● **What you will do**: Copy out every line of the data that has the word "eine" somewhere in it.

::: Provided entries :::

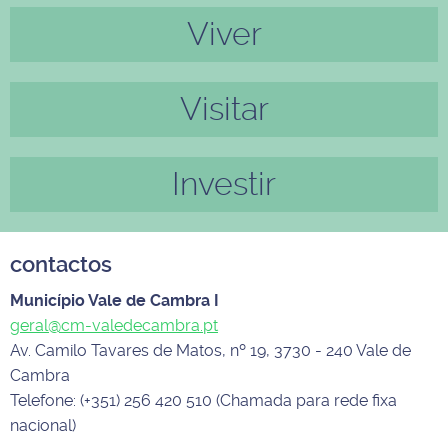
Viver
Visitar
Investir
contactos
Município Vale de Cambra I
geral@cm-valedecambra.pt
Av. Camilo Tavares de Matos, nº 19, 3730 - 240 Vale de
Cambra
Telefone: (+351) 256 420 510 (Chamada para rede fixa
nacional)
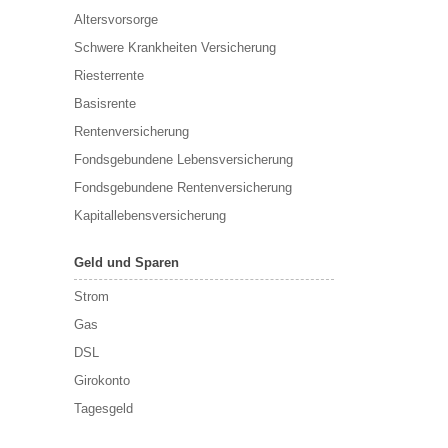
Altersvorsorge
Schwere Krankheiten Versicherung
Riesterrente
Basisrente
Rentenversicherung
Fondsgebundene Lebensversicherung
Fondsgebundene Rentenversicherung
Kapitallebensversicherung
Geld und Sparen
Strom
Gas
DSL
Girokonto
Tagesgeld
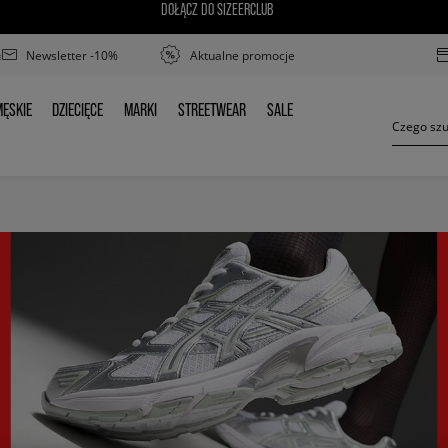
DOŁĄCZ DO SIZEERCLUB
Newsletter -10%
Aktualne promocje
ĘSKIE
DZIECIĘCE
MARKI
STREETWEAR
SALE
MĘSKIE
DZIECIĘCE
MARKI
STREETWEAR
SALE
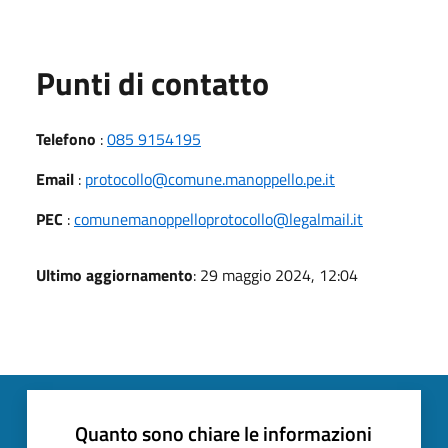
Punti di contatto
Telefono
:
085 9154195
Email
:
protocollo@comune.manoppello.pe.it
PEC
:
comunemanoppelloprotocollo@legalmail.it
Ultimo aggiornamento
: 29 maggio 2024, 12:04
Quanto sono chiare le informazioni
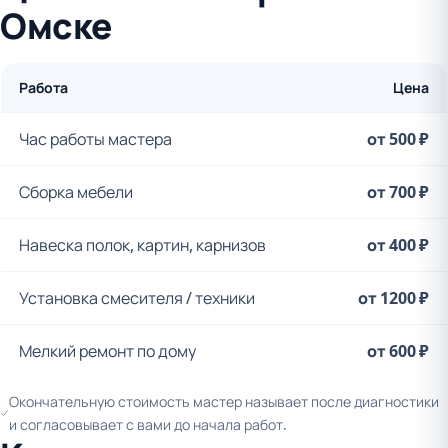
Омске
Работа
Цена
Час работы мастера
от 500 ₽
Сборка мебели
от 700 ₽
Навеска полок, картин, карнизов
от 400 ₽
Установка смесителя / техники
от 1200 ₽
Мелкий ремонт по дому
от 600 ₽
Окончательную стоимость мастер называет после диагностики
и согласовывает с вами до начала работ.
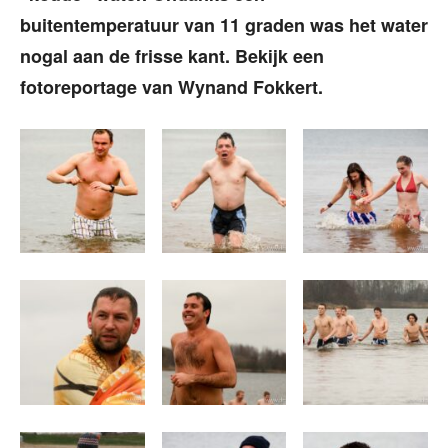
buitentemperatuur van 11 graden was het water
nogal aan de frisse kant. Bekijk een
fotoreportage van Wynand Fokkert.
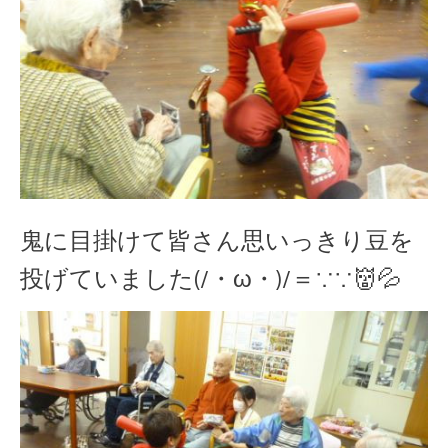
鬼に目掛けて皆さん思いっきり豆を
投げていました(/・ω・)/＝∵∵👹💦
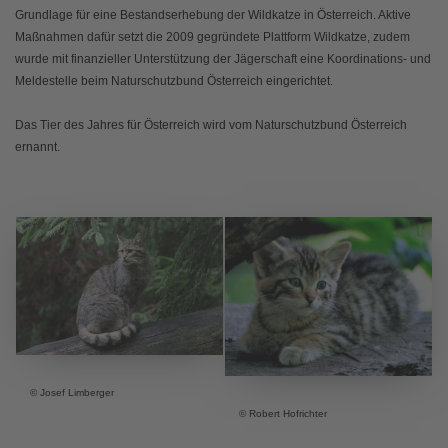
Grundlage für eine Bestandserhebung der Wildkatze in Österreich. Aktive
Maßnahmen dafür setzt die 2009 gegründete Plattform Wildkatze, zudem
wurde mit finanzieller Unterstützung der Jägerschaft eine Koordinations- und
Meldestelle beim Naturschutzbund Österreich eingerichtet.
Das Tier des Jahres für Österreich wird vom Naturschutzbund Österreich
ernannt.
© Josef Limberger
© Robert Hofrichter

:::

● **Task result**:
Grundlage für eine Bestandserhebung der Wildkatze in Österreich. Aktive
wurde mit finanzieller Unterstützung der Jägerschaft eine Koordinations- und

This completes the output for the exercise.